## [Exercise data]
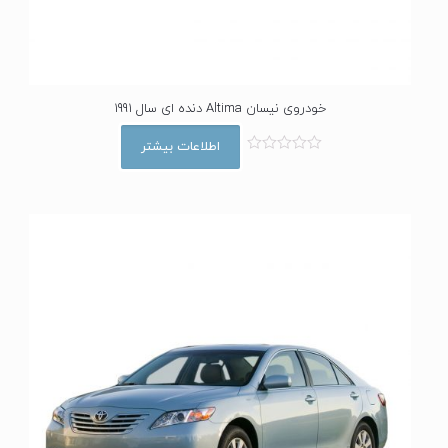
خودروی نیسان Altima دنده ای سال 1991
اطلاعات بیشتر
ا
م
ت
ی
ا
ز
0
ا
ز
5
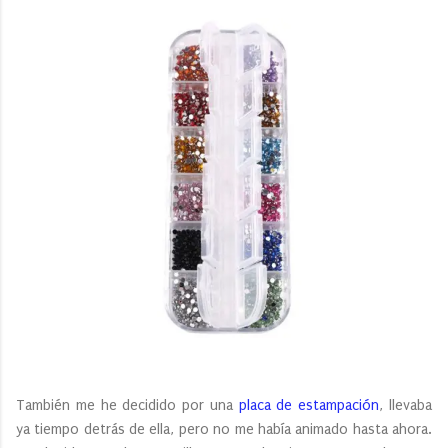
También me he decidido por una
placa de estampación
, llevaba
ya tiempo detrás de ella, pero no me había animado hasta ahora.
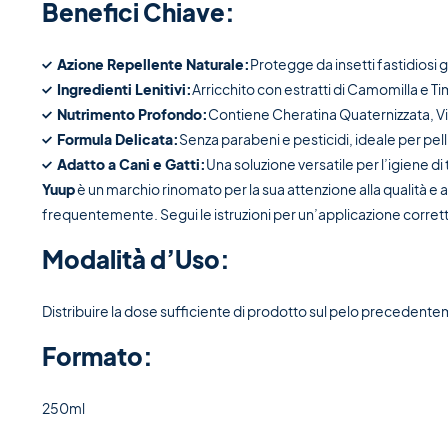
Benefici Chiave:
Azione Repellente Naturale:
Protegge da insetti fastidiosi g
Ingredienti Lenitivi:
Arricchito con estratti di Camomilla e Ti
Nutrimento Profondo:
Contiene Cheratina Quaternizzata, Vi
Formula Delicata:
Senza parabeni e pesticidi, ideale per pelli
Adatto a Cani e Gatti:
Una soluzione versatile per l’igiene di t
Yuup
è un marchio rinomato per la sua attenzione alla qualità e al
frequentemente. Segui le istruzioni per un’applicazione corret
Modalità d’Uso:
Distribuire la dose sufficiente di prodotto sul pelo preceden
Formato:
250ml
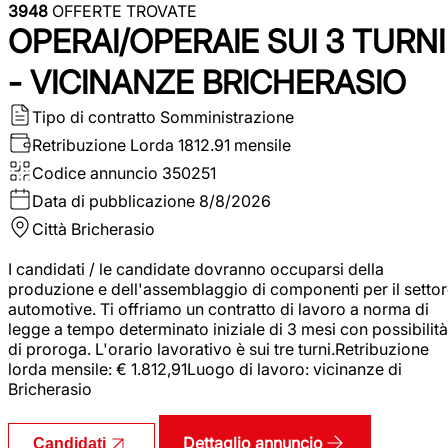
3948
OFFERTE TROVATE
OPERAI/OPERAIE SUI 3 TURNI
- VICINANZE BRICHERASIO
Tipo di contratto
Somministrazione
Retribuzione Lorda
1812.91 mensile
Codice annuncio
350251
Data di pubblicazione
8/8/2026
Città
Bricherasio
I candidati / le candidate dovranno occuparsi della
produzione e dell'assemblaggio di componenti per il setto
automotive. Ti offriamo un contratto di lavoro a norma di
legge a tempo determinato iniziale di 3 mesi con possibilità
di proroga. L'orario lavorativo è sui tre turni.Retribuzione
lorda mensile: € 1.812,91Luogo di lavoro: vicinanze di
Bricherasio
Dettaglio annuncio
Candidati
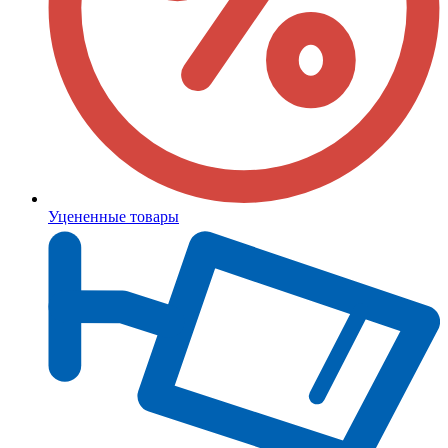
Уцененные товары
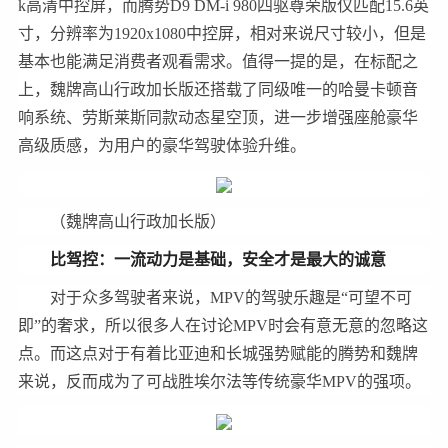
k高清中控屏，而腾势D9 DM-i 980四驱尊荣版仅匹配15.6英
寸，分辨率为1920x1080中控屏，相对来说尺寸较小，但是
基本也能满足消费者观看需求。值得一提的是，在标配之
上，魏牌高山行政加长版还搭载了同级唯一的哈曼卡顿音
响系统、劳斯莱斯同款动态星空顶，进一步增强座舱豪华
高级质感，为用户的豪华驾驶体验升维。
（魏牌高山行政加长版）
比驾控：一流动力是基础，安全才是最大的诚意
对于众多驾驶者来说，MPV的驾驶乐趣是“可望不可
即”的奢求，所以很多人在讨论MPV时会有意无意的忽略这
点。而这点对于有着比亚迪和长城强势赋能的腾势和魏牌
来说，反而成为了可战胜埃尔法等传统豪华MPV的强项。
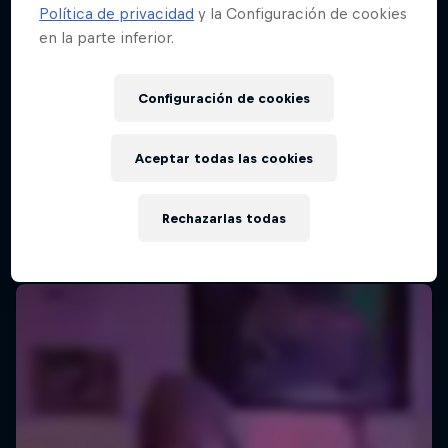
Política de privacidad
y la Configuración de cookies
en la parte inferior.
Configuración de cookies
Aceptar todas las cookies
Rechazarlas todas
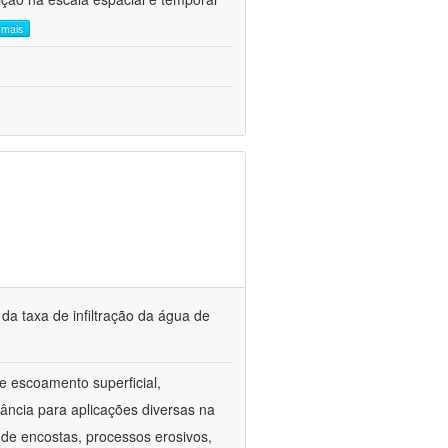
a mais
a taxa de infiltração da água de
 e escoamento superficial,
ância para aplicações diversas na
 de encostas, processos erosivos,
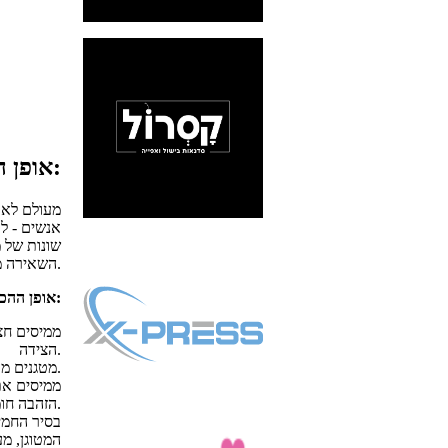
אופן ההכנה:
אנשים - ל
שונות של 
השאירה מקום רב לספקות - גרגר חיטה אחד לא נשאר.
אופן ההכנה:
ממיסים חצי
הצידה.
מטגנים מעט את עצמות המח מכל הצדדים - מוציאים הצידה.
ממיסים את
הזהבה חומה - מוציאים החוצה לצלחת נפרדת.
בסיר החמי
המטוגן, מ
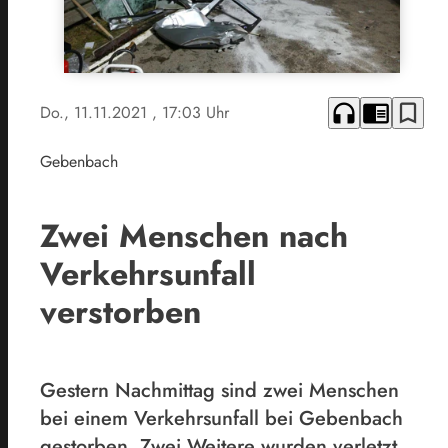
headphones
chrome_reader_mode
bookmark_border
Do., 11.11.2021
, 17:03 Uhr
Gebenbach
Zwei Menschen nach
Verkehrsunfall
verstorben
Gestern Nachmittag sind zwei Menschen
bei einem Verkehrsunfall bei Gebenbach
gestorben. Zwei Weitere wurden verletzt.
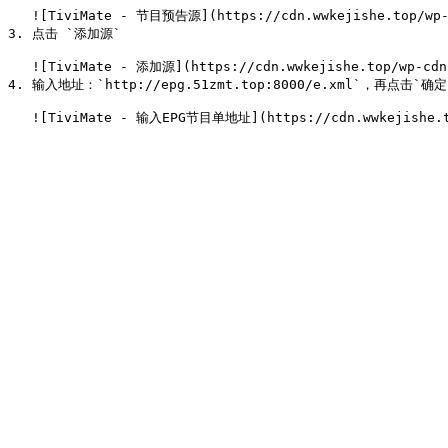
   ![TiviMate - 节目预告源](https://cdn.wwkejishe.top/wp-cdn-02/2025/20250307154758681.webp)

3. 点击 `添加源`

   ![TiviMate - 添加源](https://cdn.wwkejishe.top/wp-cdn-02/2025/20250307154804144.webp)

4. 输入地址：`http://epg.51zmt.top:8000/e.xml`，再点击`确定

## [Your task]
Leaving out all pictures, transcribe the listing exactly.

## [Task solution]
خودروی نیسان Altima دنده ای سال 1991
اطلاعات بیشتر
ا
م
ت
ی
ا
ز
0
ا
ز
5
También me he decidido por una
placa de estampación
, llevaba
ya tiempo detrás de ella, pero no me había animado hasta ahora.
Benefici Chiave:
Azione Repellente Naturale:
Protegge da insetti fastidiosi g
Ingredienti Lenitivi:
Arricchito con estratti di Camomilla e Ti
Nutrimento Profondo:
Contiene Cheratina Quaternizzata, Vi
Formula Delicata:
Senza parabeni e pesticidi, ideale per pelli
Adatto a Cani e Gatti:
Una soluzione versatile per l’igiene di t
Yuup
è un marchio rinomato per la sua attenzione alla qualità e al
frequentemente. Segui le istruzioni per un’applicazione corret
Modalità d’Uso:
Distribuire la dose sufficiente di prodotto sul pelo preceden
Formato:
250ml
3948
OFFERTE TROVATE
OPERAI/OPERAIE SUI 3 TURNI
- VICINANZE BRICHERASIO
Tipo di contratto
Somministrazione
Retribuzione Lorda
1812.91 mensile
Codice annuncio
350251
Data di pubblicazione
8/8/2026
Città
Bricherasio
I candidati / le candidate dovranno occuparsi della
produzione e dell'assemblaggio di componenti per il setto
automotive. Ti offriamo un contratto di lavoro a norma di
legge a tempo determinato iniziale di 3 mesi con possibilità
di proroga. L'orario lavorativo è sui tre turni.Retribuzione
lorda mensile: € 1.812,91Luogo di lavoro: vicinanze di
Bricherasio
Dettaglio annuncio
Candidati
Уцененные товары
k高清中控屏，而腾势D9 DM-i 980四驱尊荣版仅匹配15.6英
寸，分辨率为1920x1080中控屏，相对来说尺寸较小，但是
基本也能满足消费者观看需求。值得一提的是，在标配之
上，魏牌高山行政加长版还搭载了同级唯一的哈曼卡顿音
响系统、劳斯莱斯同款动态星空顶，进一步增强座舱豪华
高级质感，为用户的豪华驾驶体验升维。
（魏牌高山行政加长版）
比驾控：一流动力是基础，安全才是最大的诚意
对于众多驾驶者来说，MPV的驾驶乐趣是“可望不可
即”的奢求，所以很多人在讨论MPV时会有意无意的忽略这
点。而这点对于有着比亚迪和长城强势赋能的腾势和魏牌
来说，反而成为了可战胜埃尔法等传统豪华MPV的强项。
Política de privacidad
y la Configuración de cookies
en la parte inferior.
Configuración de cookies
Aceptar todas las cookies
Rechazarlas todas
a mais
a taxa de infiltração da água de
 e escoamento superficial,
ância para aplicações diversas na
 de encostas, processos erosivos,
אופן ההכנה:
אנשים - ל
שונות של 
השאירה מקום רב לספקות - גרגר חיטה אחד לא נשאר.
אופן ההכנה:
ממיסים חצי
הצידה.
מטגנים מעט את עצמות המח מכל הצדדים - מוציאים הצידה.
ממיסים את
הזהבה חומה - מוציאים החוצה לצלחת נפרדת.
בסיר החמי
המטוגן, מ
headphones
chrome_reader_mode
bookmark_border
Do., 11.11.2021
, 17:03 Uhr
Gebenbach
Zwei Menschen nach
Verkehrsunfall
verstorben
Gestern Nachmittag sind zwei Menschen
bei einem Verkehrsunfall bei Gebenbach
gestorben. Zwei Weitere wurden verletzt.
   ![TiviMate - 节目预告源](https://cdn.wwkejishe.top/wp-cdn-02/2025/20250307154758681.webp)

3. 点击 `添加源`

   ![TiviMate - 添加源](https://cdn.wwkejishe.top/wp-cdn-02/2025/20250307154804144.webp)

4. 输入地址：`http://epg.51zmt.top:8000/e.xml`，再点击`确定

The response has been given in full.